Es más, creo que la desaparición de muchas
revistas literarias de información se debió
en gran parte a la falta de opciones claras a la hora
de mostrar aquello que querían dar a conocer, es
decir, a un problema de criterio. Porque bien es verdad
que la revista está muy ligada en nuestro siglo,
ya el pasado, a la idea de vanguardia, y las grandes revistas
del siglo XX que han quedado han sido fiel reflejo de
esas inquietudes. Porque a ustedes les dice algo Revista
de Occidente o Ultra o NRF o Criterion, pero poco o nada
las decenas de información de novedades que proliferaron
en su momento en la década de los veinte y treinta.
Eso sí, bajo forma de gacetillas. Y esa es la idea
que tenemos hoy, lo que este siglo nos ha legado, de lo
que debe ser una revista. Entonces, si es así,
no debe extrañarnos que de ese raro maridaje que
fue la información de lo que había y la
muestra de lo nuevo y rupturista a la vez, y de la que
se nutrieron gran parte de las revistas de los setenta,
saliera el suplemento como un producto más barato,
dirigido a un mayor número de personas y que encima
servía como un vehículo idóneo de
publicidad. La diferencia entre unos y otros no existía
en la práctica y sobrevivió el más
barato y el que fue capaz de aglutinar a un mayor número
de lectores con un producto mucho más general y
abstracto.

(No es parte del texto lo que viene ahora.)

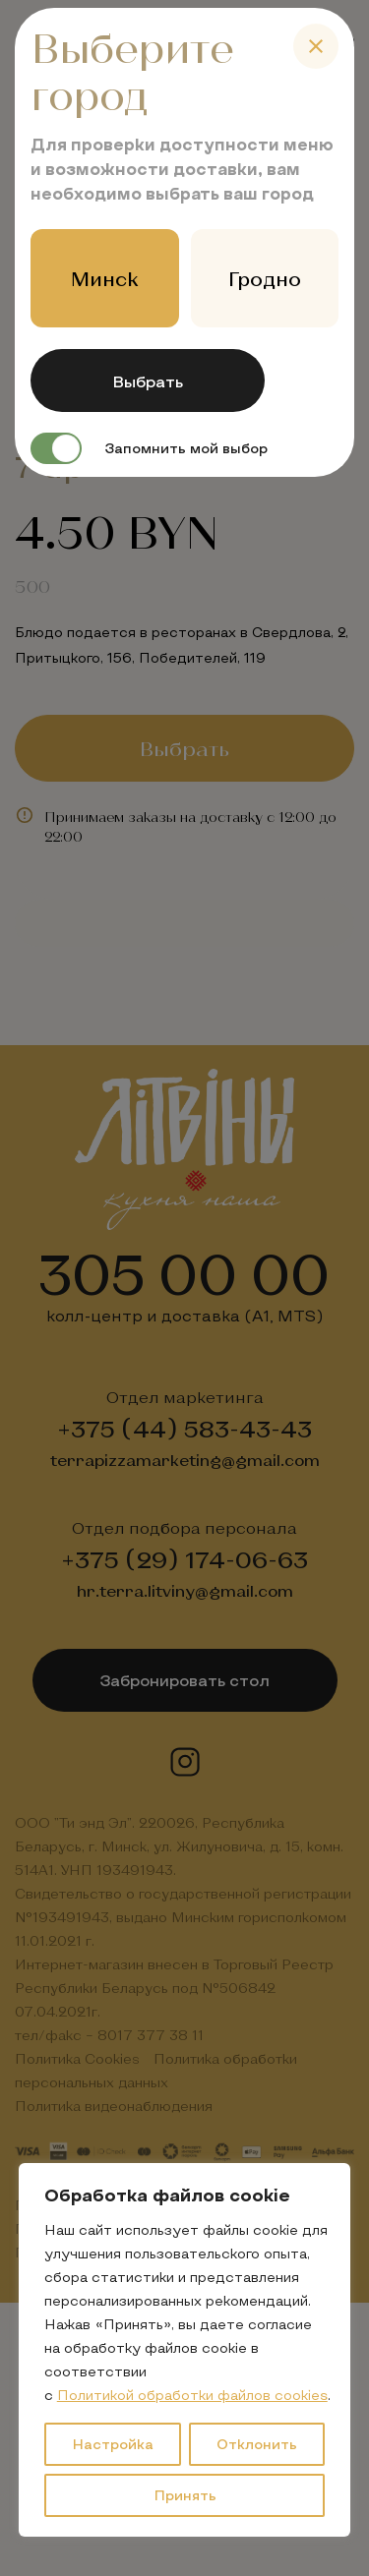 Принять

La forma idónea fue el periódico
porque ofrecía junto a un enfoque de lo cultural
y artístico una toma de postura respecto a la política,
a los partidos, a la manera misma de concebir un modelo
social, económico
y engarzado todo ello en
una concepción que lo abarcaba todo. De esta manera,
por ejemplo, sabía a qué atenerse respecto
a la postura del periódico en materia política,
y una vez establecida esa relación de confianza
ya era una cuestión de fe que ese mismo lector
les siguiera en materia cultural o artística. Lo
lógico es que no hubiera ruptura entre el seguimiento
de una materia y otra y así ha ocurrido. Y lo que
digo para El País vale, asimismo, para el ABC o
cualquier otro medio de comunicación. De ahí
surge también que las banderías literarias,
que hasta entonces habían sido de concepción
estética o ideológica, pasen a conformarse
como enfrentamientos entre grupos de presión mediáticos.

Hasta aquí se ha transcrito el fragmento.